* **What the exercise asks**:
What should be copied is the stretch of entries below from the line with "Zoek op industrie" up to and including the line with "京ICP备09059244号", exactly and without images.
[Information provided — start]
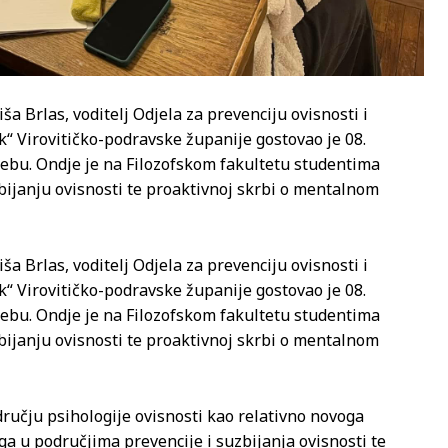
iša Brlas, voditelj Odjela za prevenciju ovisnosti i
k“ Virovitičko-podravske županije gostovao je 08.
rebu. Ondje je na Filozofskom fakultetu studentima
zbijanju ovisnosti te proaktivnoj skrbi o mentalnom
iša Brlas, voditelj Odjela za prevenciju ovisnosti i
k“ Virovitičko-podravske županije gostovao je 08.
rebu. Ondje je na Filozofskom fakultetu studentima
zbijanju ovisnosti te proaktivnoj skrbi o mentalnom
dručju psihologije ovisnosti kao relativno novoga
ga u područjima prevencije i suzbijanja ovisnosti te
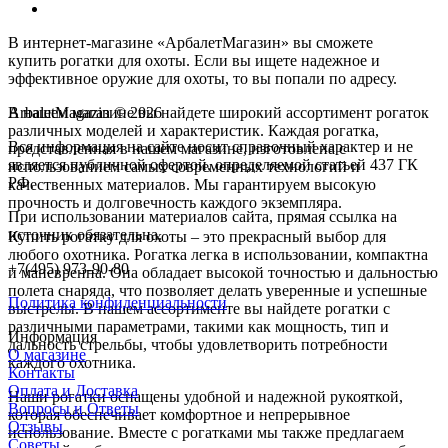
В интернет-магазине «АрбалетМагазин» вы сможете
купить рогатки для охоты. Если вы ищете надежное и
эффективное оружие для охоты, то вы попали по адресу.
В нашем магазине вы найдете широкий ассортимент рогаток
ArbaletMagazin
© 2026
различных моделей и характеристик. Каждая рогатка,
Вся информация на сайте носит справочный характер и не
представленная в нашем магазине, изготовлена с
является публичной офертой, определяемой статьей 437 ГК
использованием самых современных технологий и
РФ.
качественных материалов. Мы гарантируем высокую
прочность и долговечность каждого экземпляра.
При использовании материалов сайта, прямая ссылка на
источник обязательна.
Купить рогатку для охоты – это прекрасный выбор для
любого охотника. Рогатка легка в использовании, компактна
+7(495) 973-90-80
и маневренна. Она обладает высокой точностью и дальностью
полета снаряда, что позволяет делать уверенные и успешные
Политика конфиденциальности
выстрелы. В нашем ассортименте вы найдете рогатки с
различными параметрами, такими как мощность, тип и
Информация
дальность стрельбы, чтобы удовлетворить потребности
О магазине
каждого охотника.
Контакты
Оплата и Доставка
Наши рогатки оснащены удобной и надежной рукояткой,
Вопросы и Ответы
которая обеспечивает комфортное и непрерывное
Отзывы
использование. Вместе с рогатками мы также предлагаем
Советы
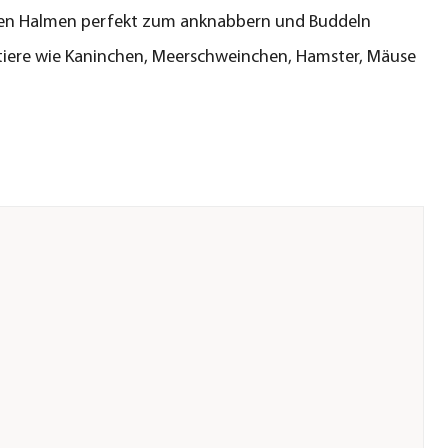
gen Halmen perfekt zum anknabbern und Buddeln
ntiere wie Kaninchen, Meerschweinchen, Hamster, Mäuse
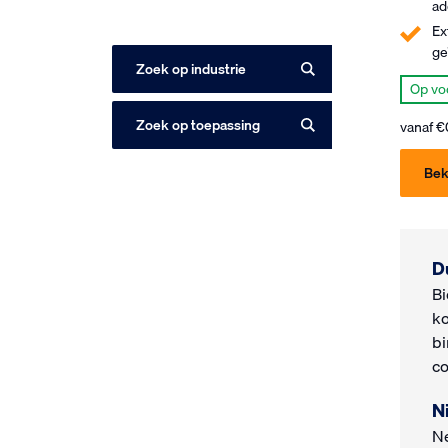
ad
Ex
ge
Zoek op industrie
Op vo
Zoek op toepassing
vanaf
€
Bek
D
Bi
ko
bi
co
N
Ne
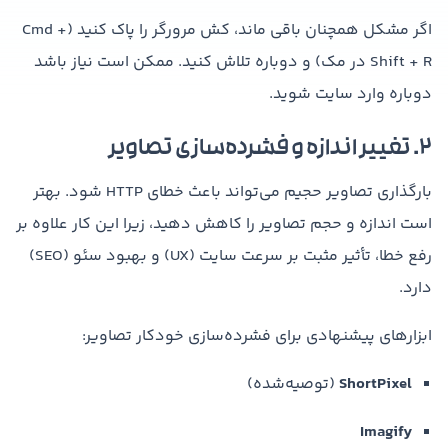
اگر مشکل همچنان باقی ماند، کش مرورگر را پاک کنید (Cmd +
Shift + R در مک) و دوباره تلاش کنید. ممکن است نیاز باشد
دوباره وارد سایت شوید.
۲. تغییر اندازه و فشرده‌سازی تصاویر
بارگذاری تصاویر حجیم می‌تواند باعث خطای HTTP شود. بهتر
است اندازه و حجم تصاویر را کاهش دهید، زیرا این کار علاوه بر
رفع خطا، تأثیر مثبت بر سرعت سایت (UX) و بهبود سئو (SEO)
دارد.
ابزارهای پیشنهادی برای فشرده‌سازی خودکار تصاویر:
ShortPixel
(توصیه‌شده)
Imagify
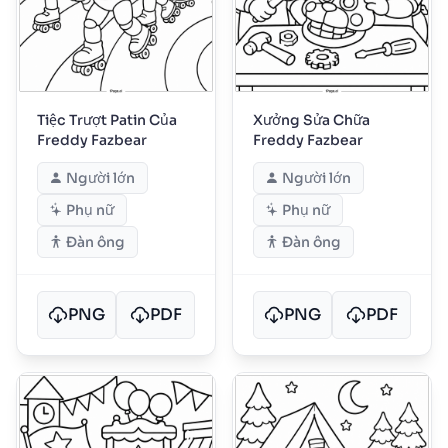
Tiệc Trượt Patin Của
Xưởng Sửa Chữa
Freddy Fazbear
Freddy Fazbear
Người lớn
Người lớn
Phụ nữ
Phụ nữ
Đàn ông
Đàn ông
PNG
PDF
PNG
PDF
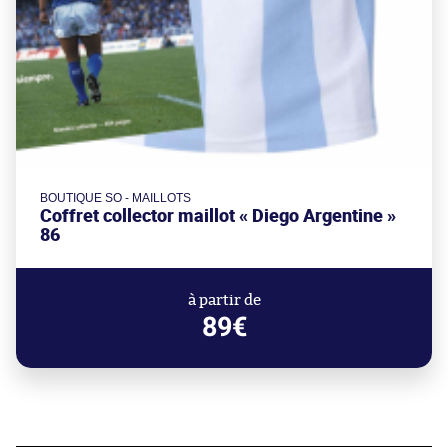
BOUTIQUE SO - MAILLOTS
Coffret collector maillot « Diego Argentine »
86
à partir de
89€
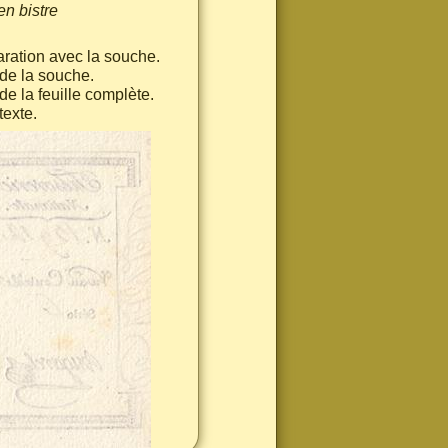
en bistre
ration avec la souche.
 de la souche.
de la feuille complète.
exte.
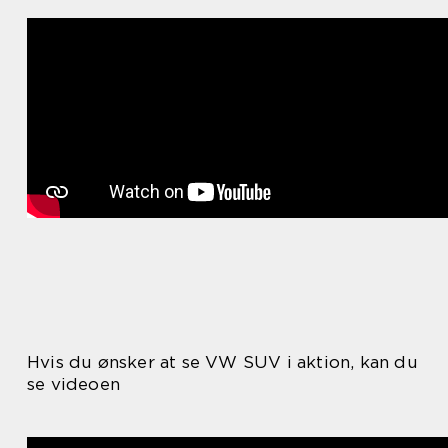
Hvis du ønsker at se VW SUV i aktion, kan du
se videoen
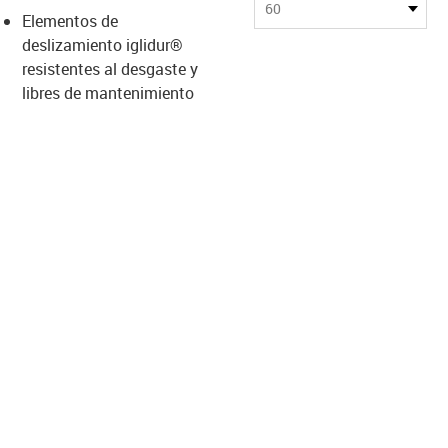
s-icon-lupe
s-icon-lupe
s-icon-lupe
60
Elementos de
deslizamiento iglidur®
resistentes al desgaste y
libres de mantenimiento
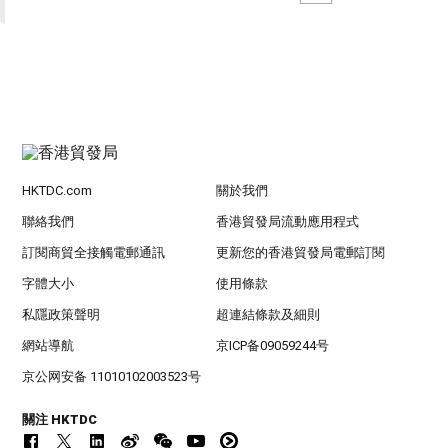
HKTDC.com
關於我們
聯絡我們
香港貿發局流動應用程式
訂閱商貿全接觸電郵通訊
更新您的香港貿發局電郵訂閱
字體大小
使用條款
私隱政策聲明
超連結條款及細則
網站導航
京ICP备09059244号
京公网安备 11010102003523号
關注 HKTDC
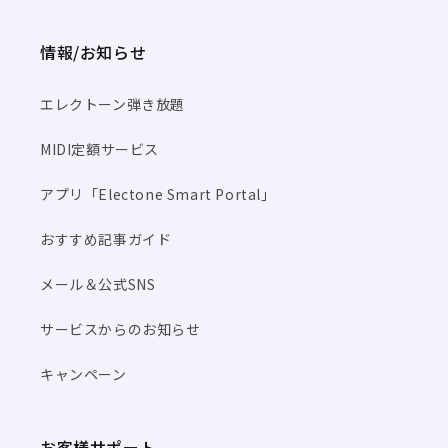
情報/お知らせ
エレクトーン弾き放題
MIDI定額サービス
アプリ「Electone Smart Portal」
おすすめ記事ガイド
メール＆公式SNS
サービスからのお知らせ
キャンペーン
お客様サポート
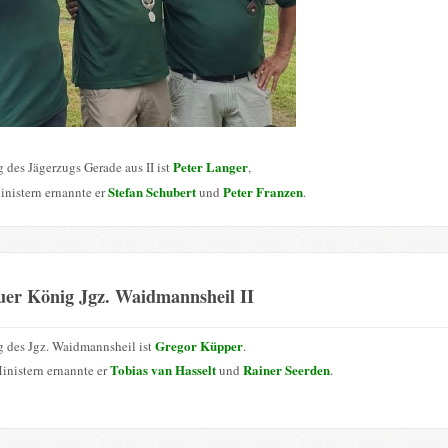
Peter Langer
 des Jägerzugs Gerade aus II ist
,
Stefan Schubert
Peter Franzen
inistern ernannte er
und
.
uer König Jgz. Waidmannsheil II
Gregor Küpper
 des Jgz. Waidmannsheil ist
.
Tobias van Hasselt
Rainer Seerden
inistern ernannte er
und
.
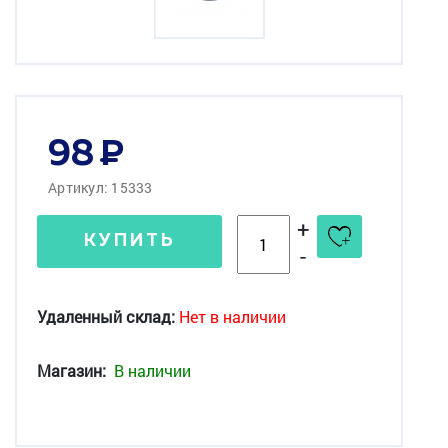
98
Артикул: 15333
+
КУПИТЬ
-
Удаленный склад:
Нет в наличии
Магазин:
В наличии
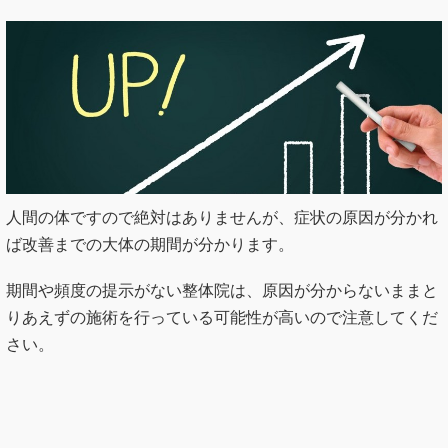
人間の体ですので絶対はありませんが、症状の原因が分かれ
ば改善までの大体の期間が分かります。
期間や頻度の提示がない整体院は、原因が分からないままと
りあえずの施術を行っている可能性が高いので注意してくだ
さい。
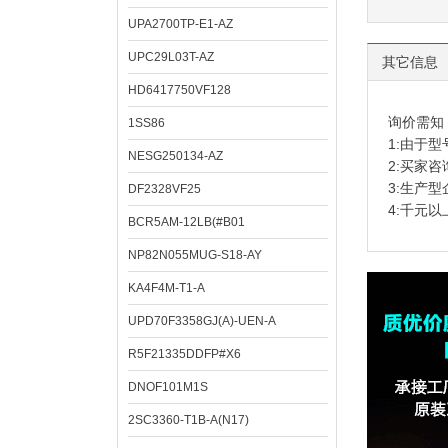
UPA2700TP-E1-AZ
UPC29L03T-AZ
其它信息
HD6417750VF128
询价需知
1SS86
1:由于
NESG250134-AZ
2:买家
3:生产
DF2328VF25
4:千元
BCR5AM-12LB(#B01
NP82N055MUG-S18-AY
KA4F4M-T1-A
UPD70F3358GJ(A)-UEN-A
R5F21335DDFP#X6
DNOF101M1S
2SC3360-T1B-A(N17)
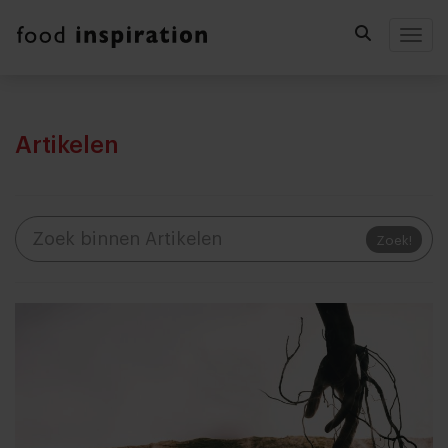
Togg
Artikelen
Zoek!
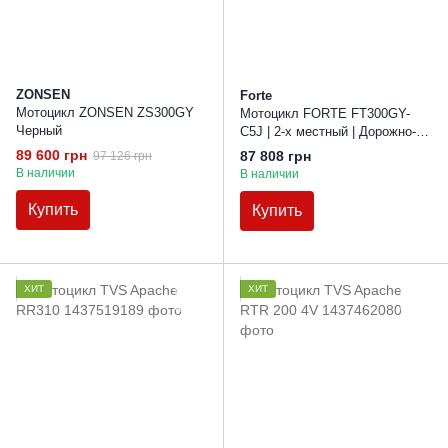
ZONSEN
Forte
Мотоцикл ZONSEN ZS300GY
Мотоцикл FORTE FT300GY-
Черный
C5J | 2-х местный | Дорожно-
кроссовый
89 600 грн
87 808 грн
97 126 грн
В наличии
В наличии
Купить
Купить
ХИТ
ХИТ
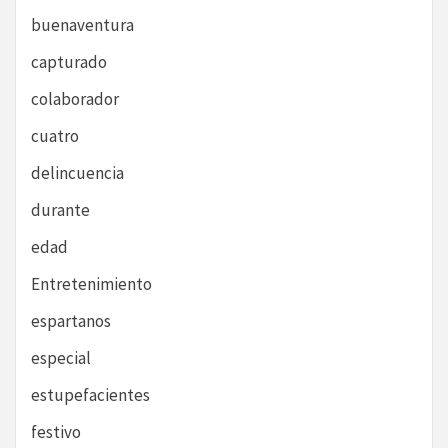
buenaventura
capturado
colaborador
cuatro
delincuencia
durante
edad
Entretenimiento
espartanos
especial
estupefacientes
festivo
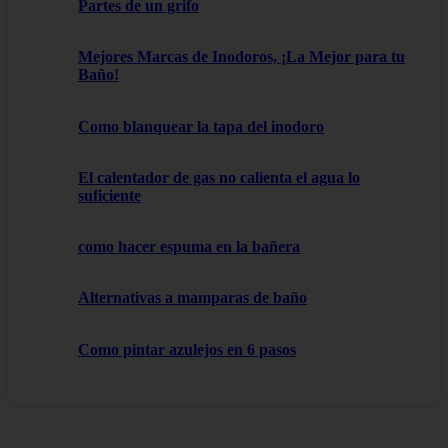
Partes de un grifo
Mejores Marcas de Inodoros, ¡La Mejor para tu
Baño!
Como blanquear la tapa del inodoro
El calentador de gas no calienta el agua lo
suficiente
como hacer espuma en la bañera
Alternativas a mamparas de baño
Como pintar azulejos en 6 pasos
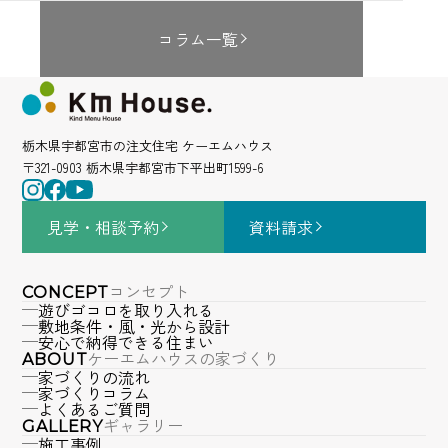
コラム一覧
栃木県宇都宮市の注文住宅 ケーエムハウス
〒321-0903 栃木県宇都宮市下平出町1599-6
見学・相談
予約
資料請求
コンセプト
CONCEPT
遊びゴコロを取り入れる
敷地条件・風・光から設計
安心で納得できる住まい
ケーエムハウスの家づくり
ABOUT
家づくりの流れ
家づくりコラム
よくあるご質問
ギャラリー
GALLERY
施工事例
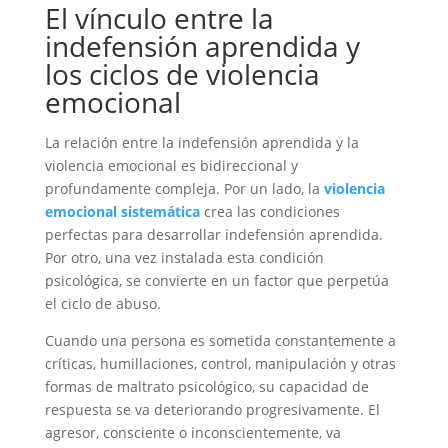
El vínculo entre la
indefensión aprendida y
los ciclos de violencia
emocional
La relación entre la indefensión aprendida y la
violencia emocional es bidireccional y
profundamente compleja. Por un lado, la
violencia
emocional sistemática
crea las condiciones
perfectas para desarrollar indefensión aprendida.
Por otro, una vez instalada esta condición
psicológica, se convierte en un factor que perpetúa
el ciclo de abuso.
Cuando una persona es sometida constantemente a
críticas, humillaciones, control, manipulación y otras
formas de maltrato psicológico, su capacidad de
respuesta se va deteriorando progresivamente. El
agresor, consciente o inconscientemente, va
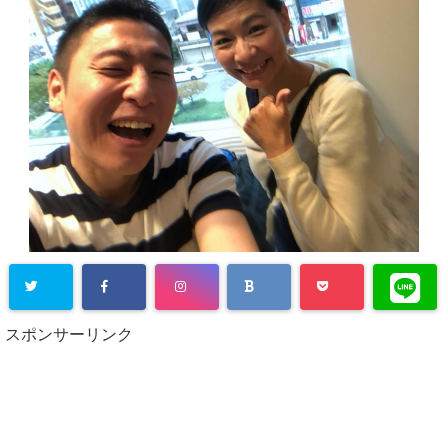
スポンサーリンク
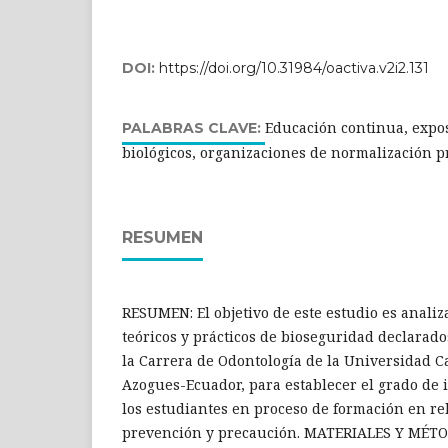
DOI:
https://doi.org/10.31984/oactiva.v2i2.131
Educación continua, expos
PALABRAS CLAVE:
biológicos, organizaciones de normalización p
RESUMEN
RESUMEN: El objetivo de este estudio es analiz
teóricos y prácticos de bioseguridad declarado
la Carrera de Odontología de la Universidad C
Azogues-Ecuador, para establecer el grado de 
los estudiantes en proceso de formación en rel
prevención y precaución. MATERIALES Y MÉTOD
[Information provided — finish]
* **Response area**:
Zoek op industrie
Op vo
Zoek op toepassing
vanaf
€
Bek
D
Bi
ko
bi
co
N
Ne
اگر مشکل همچنان باقی ماند، کش مرورگر را پاک کنید (Cmd +
Shift + R در مک) و دوباره تلاش کنید. ممکن است نیاز باشد
دوباره وارد سایت شوید.
۲. تغییر اندازه و فشرده‌سازی تصاویر
بارگذاری تصاویر حجیم می‌تواند باعث خطای HTTP شود. بهتر
است اندازه و حجم تصاویر را کاهش دهید، زیرا این کار علاوه بر
رفع خطا، تأثیر مثبت بر سرعت سایت (UX) و بهبود سئو (SEO)
دارد.
ابزارهای پیشنهادی برای فشرده‌سازی خودکار تصاویر:
ShortPixel
(توصیه‌شده)
Imagify
Tiệc Trượt Patin Của
Xưởng Sửa Chữa
Freddy Fazbear
Freddy Fazbear
Người lớn
Người lớn
Phụ nữ
Phụ nữ
Đàn ông
Đàn ông
PNG
PDF
PNG
PDF
BOUTIQUE SO - MAILLOTS
Coffret collector maillot « Diego Argentine »
86
à partir de
89€
en bistre
ration avec la souche.
 de la souche.
de la feuille complète.
exte.
Hvis du ønsker at se VW SUV i aktion, kan du
se videoen
s-icon-lupe
s-icon-lupe
s-icon-lupe
60
Elementos de
deslizamiento iglidur®
resistentes al desgaste y
libres de mantenimiento
HKTDC.com
關於我們
聯絡我們
香港貿發局流動應用程式
訂閱商貿全接觸電郵通訊
更新您的香港貿發局電郵訂閱
字體大小
使用條款
私隱政策聲明
超連結條款及細則
網站導航
京ICP备09059244号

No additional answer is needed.